“Thin Skinned,” Unappreciated, and Overworked
Experiences and impacts of Microaggressions in the fields of Galleries, Libraries, Archives, and Museums
Editors: Monique G. Breaux, Cheylon K. Woods, and Beth J.H Patin
Price: TBD
Expected: 2025
ISBN: 978-1-63400-147-2
Series on Critical Race Studies and Multiculturalism in LIS“Thin Skinned,” details the various forms of microaggressions GLAM professionals experience in the workplace, and during their careers. Personal narrative in combination with interdisciplinary research validates these experiences and showcases an ongoing issue within the GLAM community. This book will look at the wide variety of microaggressions including, but not limited to: race, gender, age, orientation, and ability. The intended audiences for this book are employees working in GLAM institutions, human resource directors, and those in management and/or administrative positions within their institutions. It is important for those in positions of power to understand the trials and tribulations that their employees may be experiencing; to help mitigate these issues in the future. Ideally, this text will be a model for collaborative, corrective, and restorative policy changes within the GLAM community.
Monique Breaux, MLIS is currently the Online Learning Support Librarian at the University of Pennsylvania Libraries.
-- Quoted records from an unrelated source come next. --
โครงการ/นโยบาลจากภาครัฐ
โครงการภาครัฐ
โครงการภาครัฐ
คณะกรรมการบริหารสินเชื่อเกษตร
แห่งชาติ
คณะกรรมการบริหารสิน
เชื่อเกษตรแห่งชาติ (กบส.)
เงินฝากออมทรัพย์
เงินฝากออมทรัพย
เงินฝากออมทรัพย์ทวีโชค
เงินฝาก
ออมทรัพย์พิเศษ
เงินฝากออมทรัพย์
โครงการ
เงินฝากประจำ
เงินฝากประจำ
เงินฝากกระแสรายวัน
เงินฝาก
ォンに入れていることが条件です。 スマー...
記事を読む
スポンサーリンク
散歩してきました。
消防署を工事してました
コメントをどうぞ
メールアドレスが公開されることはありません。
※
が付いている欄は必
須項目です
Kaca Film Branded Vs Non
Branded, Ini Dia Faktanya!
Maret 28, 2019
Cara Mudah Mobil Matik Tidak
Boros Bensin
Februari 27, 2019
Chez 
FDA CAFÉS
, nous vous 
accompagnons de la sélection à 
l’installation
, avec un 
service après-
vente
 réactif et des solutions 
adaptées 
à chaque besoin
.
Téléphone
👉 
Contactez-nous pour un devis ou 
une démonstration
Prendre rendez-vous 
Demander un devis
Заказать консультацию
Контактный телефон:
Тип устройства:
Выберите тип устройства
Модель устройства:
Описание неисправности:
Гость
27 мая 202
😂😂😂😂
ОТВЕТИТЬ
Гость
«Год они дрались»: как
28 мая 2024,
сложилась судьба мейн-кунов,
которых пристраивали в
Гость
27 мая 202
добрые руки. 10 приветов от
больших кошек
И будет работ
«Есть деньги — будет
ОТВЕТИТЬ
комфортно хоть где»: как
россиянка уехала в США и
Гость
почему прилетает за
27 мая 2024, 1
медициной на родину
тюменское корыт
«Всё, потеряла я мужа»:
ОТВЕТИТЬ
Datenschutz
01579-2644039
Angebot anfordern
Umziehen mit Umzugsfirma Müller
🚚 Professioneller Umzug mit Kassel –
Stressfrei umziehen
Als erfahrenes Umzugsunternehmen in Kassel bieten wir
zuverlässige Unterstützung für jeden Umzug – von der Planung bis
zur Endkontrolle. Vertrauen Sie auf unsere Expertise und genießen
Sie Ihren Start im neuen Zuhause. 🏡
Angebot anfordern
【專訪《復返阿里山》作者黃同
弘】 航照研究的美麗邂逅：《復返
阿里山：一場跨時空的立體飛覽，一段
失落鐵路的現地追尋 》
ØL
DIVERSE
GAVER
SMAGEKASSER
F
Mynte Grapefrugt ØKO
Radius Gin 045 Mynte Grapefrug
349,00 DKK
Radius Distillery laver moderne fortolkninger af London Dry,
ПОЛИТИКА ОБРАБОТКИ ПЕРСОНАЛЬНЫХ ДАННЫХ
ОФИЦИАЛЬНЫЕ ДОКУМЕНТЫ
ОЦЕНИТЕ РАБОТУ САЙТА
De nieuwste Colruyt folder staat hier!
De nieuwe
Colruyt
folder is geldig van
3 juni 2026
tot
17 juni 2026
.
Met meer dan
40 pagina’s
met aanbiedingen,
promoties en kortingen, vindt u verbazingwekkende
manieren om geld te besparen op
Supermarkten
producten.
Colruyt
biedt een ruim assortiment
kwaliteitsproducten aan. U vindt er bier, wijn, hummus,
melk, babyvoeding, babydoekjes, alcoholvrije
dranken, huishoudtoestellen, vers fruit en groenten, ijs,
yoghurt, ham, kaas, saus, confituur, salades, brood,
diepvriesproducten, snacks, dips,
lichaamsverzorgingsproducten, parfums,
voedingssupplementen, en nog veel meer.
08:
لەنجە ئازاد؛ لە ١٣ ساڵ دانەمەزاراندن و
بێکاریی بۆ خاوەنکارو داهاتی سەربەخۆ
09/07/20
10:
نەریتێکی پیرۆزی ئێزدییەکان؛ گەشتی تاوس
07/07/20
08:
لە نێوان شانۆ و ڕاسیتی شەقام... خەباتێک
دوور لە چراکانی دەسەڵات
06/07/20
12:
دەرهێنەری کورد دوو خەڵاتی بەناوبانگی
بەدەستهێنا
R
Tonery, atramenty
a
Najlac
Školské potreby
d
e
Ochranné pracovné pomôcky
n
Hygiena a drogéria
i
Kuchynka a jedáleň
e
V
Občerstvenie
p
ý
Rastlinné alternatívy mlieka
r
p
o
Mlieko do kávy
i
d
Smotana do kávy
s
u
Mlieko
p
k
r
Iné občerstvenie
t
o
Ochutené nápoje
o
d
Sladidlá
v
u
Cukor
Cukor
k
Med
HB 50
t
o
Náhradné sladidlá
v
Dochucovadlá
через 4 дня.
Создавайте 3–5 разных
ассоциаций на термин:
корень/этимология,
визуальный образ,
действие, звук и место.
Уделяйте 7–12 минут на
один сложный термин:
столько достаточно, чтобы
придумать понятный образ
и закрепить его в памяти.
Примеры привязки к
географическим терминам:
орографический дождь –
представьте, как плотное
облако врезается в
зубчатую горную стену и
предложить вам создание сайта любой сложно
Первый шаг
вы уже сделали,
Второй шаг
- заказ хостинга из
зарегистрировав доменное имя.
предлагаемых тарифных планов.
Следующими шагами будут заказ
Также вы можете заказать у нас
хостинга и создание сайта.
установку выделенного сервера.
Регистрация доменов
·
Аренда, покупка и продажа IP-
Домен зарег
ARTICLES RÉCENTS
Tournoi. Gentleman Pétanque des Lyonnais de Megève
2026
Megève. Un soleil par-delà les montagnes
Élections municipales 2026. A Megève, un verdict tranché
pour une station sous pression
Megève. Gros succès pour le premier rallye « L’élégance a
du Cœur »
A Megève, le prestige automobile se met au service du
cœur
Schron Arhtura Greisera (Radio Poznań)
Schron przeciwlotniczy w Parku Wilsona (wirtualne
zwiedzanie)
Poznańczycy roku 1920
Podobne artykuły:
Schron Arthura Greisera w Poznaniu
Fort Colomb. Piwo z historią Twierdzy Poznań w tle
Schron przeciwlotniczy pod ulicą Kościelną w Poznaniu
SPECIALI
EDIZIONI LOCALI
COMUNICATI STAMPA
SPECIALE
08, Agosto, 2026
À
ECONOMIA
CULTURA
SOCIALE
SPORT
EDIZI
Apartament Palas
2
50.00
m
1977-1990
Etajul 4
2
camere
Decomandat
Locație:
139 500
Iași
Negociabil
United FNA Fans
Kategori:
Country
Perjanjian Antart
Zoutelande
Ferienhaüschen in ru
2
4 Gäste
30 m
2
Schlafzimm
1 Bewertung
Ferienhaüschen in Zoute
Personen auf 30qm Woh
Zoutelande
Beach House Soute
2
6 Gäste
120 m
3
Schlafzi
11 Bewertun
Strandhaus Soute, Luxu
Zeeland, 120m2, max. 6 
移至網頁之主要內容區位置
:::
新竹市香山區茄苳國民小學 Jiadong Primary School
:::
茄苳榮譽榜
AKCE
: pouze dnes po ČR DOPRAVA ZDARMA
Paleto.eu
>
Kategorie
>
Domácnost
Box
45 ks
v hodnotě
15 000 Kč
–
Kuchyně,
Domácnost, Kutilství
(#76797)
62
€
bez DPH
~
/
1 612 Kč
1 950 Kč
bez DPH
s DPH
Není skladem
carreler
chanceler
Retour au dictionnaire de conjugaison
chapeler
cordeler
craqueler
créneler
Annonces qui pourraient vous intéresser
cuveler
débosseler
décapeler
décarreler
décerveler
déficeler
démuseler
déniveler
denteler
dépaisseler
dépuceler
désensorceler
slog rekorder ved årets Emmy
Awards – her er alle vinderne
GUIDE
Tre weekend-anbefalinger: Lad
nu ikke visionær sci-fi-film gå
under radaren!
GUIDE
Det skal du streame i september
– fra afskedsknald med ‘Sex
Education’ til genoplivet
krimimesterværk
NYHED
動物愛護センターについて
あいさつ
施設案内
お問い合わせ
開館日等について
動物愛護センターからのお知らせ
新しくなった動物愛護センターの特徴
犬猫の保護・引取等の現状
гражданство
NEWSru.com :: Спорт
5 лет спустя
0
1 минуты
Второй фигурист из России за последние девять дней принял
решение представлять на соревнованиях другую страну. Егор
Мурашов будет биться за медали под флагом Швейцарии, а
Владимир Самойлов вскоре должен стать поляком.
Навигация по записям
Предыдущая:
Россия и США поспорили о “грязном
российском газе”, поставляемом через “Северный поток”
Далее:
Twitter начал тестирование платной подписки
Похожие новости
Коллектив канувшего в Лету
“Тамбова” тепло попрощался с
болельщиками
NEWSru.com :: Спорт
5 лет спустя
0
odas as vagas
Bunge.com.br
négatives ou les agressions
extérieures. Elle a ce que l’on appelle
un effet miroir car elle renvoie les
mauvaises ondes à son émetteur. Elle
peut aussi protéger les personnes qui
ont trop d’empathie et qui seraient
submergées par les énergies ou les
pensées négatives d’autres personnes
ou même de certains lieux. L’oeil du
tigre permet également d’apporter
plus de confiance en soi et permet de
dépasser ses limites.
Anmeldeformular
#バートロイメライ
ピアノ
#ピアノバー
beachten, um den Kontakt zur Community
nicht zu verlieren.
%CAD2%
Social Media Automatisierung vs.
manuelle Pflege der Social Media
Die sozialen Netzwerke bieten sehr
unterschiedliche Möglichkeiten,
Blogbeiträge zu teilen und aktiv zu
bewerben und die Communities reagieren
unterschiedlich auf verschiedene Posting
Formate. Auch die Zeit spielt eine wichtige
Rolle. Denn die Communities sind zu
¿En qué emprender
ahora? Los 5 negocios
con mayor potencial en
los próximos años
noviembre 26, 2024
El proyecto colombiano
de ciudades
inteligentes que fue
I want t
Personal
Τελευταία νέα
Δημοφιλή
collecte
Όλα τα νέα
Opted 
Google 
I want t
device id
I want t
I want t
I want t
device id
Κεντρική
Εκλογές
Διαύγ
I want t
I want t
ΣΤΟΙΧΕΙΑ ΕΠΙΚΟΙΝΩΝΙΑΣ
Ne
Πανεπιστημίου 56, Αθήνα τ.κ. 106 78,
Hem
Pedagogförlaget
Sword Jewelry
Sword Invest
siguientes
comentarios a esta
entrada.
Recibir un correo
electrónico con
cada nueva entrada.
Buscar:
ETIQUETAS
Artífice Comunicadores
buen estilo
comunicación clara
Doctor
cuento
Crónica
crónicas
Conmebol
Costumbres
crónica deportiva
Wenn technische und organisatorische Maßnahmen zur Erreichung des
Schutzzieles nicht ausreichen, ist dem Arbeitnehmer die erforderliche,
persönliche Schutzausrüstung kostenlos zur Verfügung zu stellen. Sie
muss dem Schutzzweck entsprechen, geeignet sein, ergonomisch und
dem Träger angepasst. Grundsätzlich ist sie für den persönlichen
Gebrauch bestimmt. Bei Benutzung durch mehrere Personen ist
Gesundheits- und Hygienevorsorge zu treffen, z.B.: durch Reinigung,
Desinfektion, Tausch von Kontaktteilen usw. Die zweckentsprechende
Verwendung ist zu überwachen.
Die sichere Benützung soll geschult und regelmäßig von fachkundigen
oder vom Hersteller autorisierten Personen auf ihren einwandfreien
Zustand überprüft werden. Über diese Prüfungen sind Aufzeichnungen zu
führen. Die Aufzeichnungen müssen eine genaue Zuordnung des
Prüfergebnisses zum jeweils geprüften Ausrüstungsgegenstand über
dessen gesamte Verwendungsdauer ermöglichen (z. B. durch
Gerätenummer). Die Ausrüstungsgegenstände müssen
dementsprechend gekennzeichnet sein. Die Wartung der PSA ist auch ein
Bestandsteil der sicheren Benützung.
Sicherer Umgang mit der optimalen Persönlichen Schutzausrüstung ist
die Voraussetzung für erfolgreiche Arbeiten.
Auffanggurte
Breaux is actively engaged in Diversity, Equity, Inclusion, Accessibility, and Justice in higher education, and has research interests in this rapidly evolving topic.
Cheylon Woods, MA, MLIS is currently the Director and Archivist of the Ernest J. Gaines Center at the University of Louisiana at Lafayette Dupre Libraries. Woods is also the author of Through Mama’s Eyes: Unique Perspectives in Southern Matriarchy, and is actively engaged in research involving the preservation of rural African American communities in the deep South.
Beth Patin, MLIS, MIS, PhD is an Assistant Professor at Syracuse University’s School of Information Studies. Beth’s research focuses on information equity, community resilience, and cultural responsiveness. Her current work focuses on epistemicide, libraries during disasters, and reparative storytelling and the Civil Rights Movement.